Explained: Why Chileans have voted in favour of rewriting their constitution

30th October, 2020 International Relations

Context: After a wave of sustained protests, the people of Chile have voted overwhelmingly in favour of rewriting the South American country’s nearly four-decade-old constitution.

  • 78 per cent of people voted ‘yes’ in the referendum that was conducted following mass demonstrations against economic inequality across the country.
  • Chileans also voted to elect an assembly of 155 members to draw up the new constitution.
  • The body will not include any active lawmakers and will have a total of nine months, with the option of a one-time extension of three months, to finalise the new document.

Why did protests break out across the country?

  • Weeks of protests against economic inequality led up to Chilean President decision to hold the referendum in November last year.
  • Student-led protests, tensions and incidents of violence were reported, resulted in declaration of emergency and deployment of military troops.
  • The military presence reminded older citizens of the repressive rule between 1973 and 1990.
  • Apart from a new constitution, the protesters also called for reforms to the country’s privatised education, health and pension sectors — which they argued was the main reason behind the rampant economic inequality in the country.

Why are Chileans demanding constitutional reforms in the first place?

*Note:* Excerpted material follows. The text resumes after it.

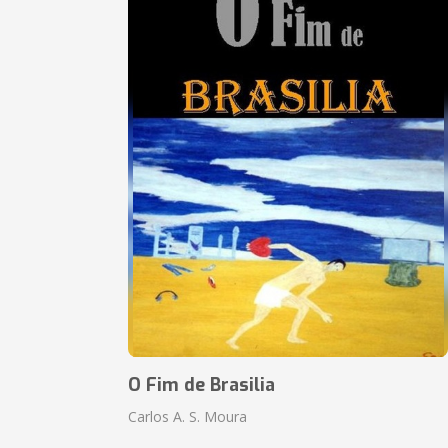
O Fim de Brasilia
Carlos A. S. Moura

  • The existing charter was drafted during the rule of dictator and military leader Pinochet without any popular inputs.
  • The constitution was passed in a fraudulent plebiscite held in 1980, and has widely been blamed for the inequities that exist in Chilean society.
  • The constitution laid down an electoral system that has for years limited political change by favouring incumbents and limiting the power of the left in the country.
  • While an economic boom in the 1990s reduced poverty, it also vastly widened the gap between the rich and poor.
  • After 1988 referendum, the dictatorship-era constitution lived on.
  • Now, Chileans finally voted to scrap the constitution — a move that could potentially transform politics in the country, which has thus far been regarded as one of the most stable and wealthy Latin American nations.

How did the government respond to the protests?

  • Despite the widespread protests government took many weeks to agree to a referendum in 2019.
  • Eventually, the government agreed to constitutional reform before finally giving in to the demand for a fresh constitution.
  • In November, the ruling alliance and opposition together released a 12-point ‘Agreement for Social Peace and a New Constitution’, which laid down the steps for rewriting the constitution with greater participation by the citizens.

What did Chileans vote on?

  • During the referendum, voters were asked if they wanted a new constitution and also what kind of body should be responsible for drafting the revamped charter.
  • Around 79 per cent voted in support of the new constitution being drawn up by a body which will be entirely elected by popular vote.

What happens next?

  • The referendum was the first step of a long-drawn process.
  • The body will then have nine months to draft the constitution, with the option of a three-month extension.
  • The new constitution will then be introduced following another referendum in 2022.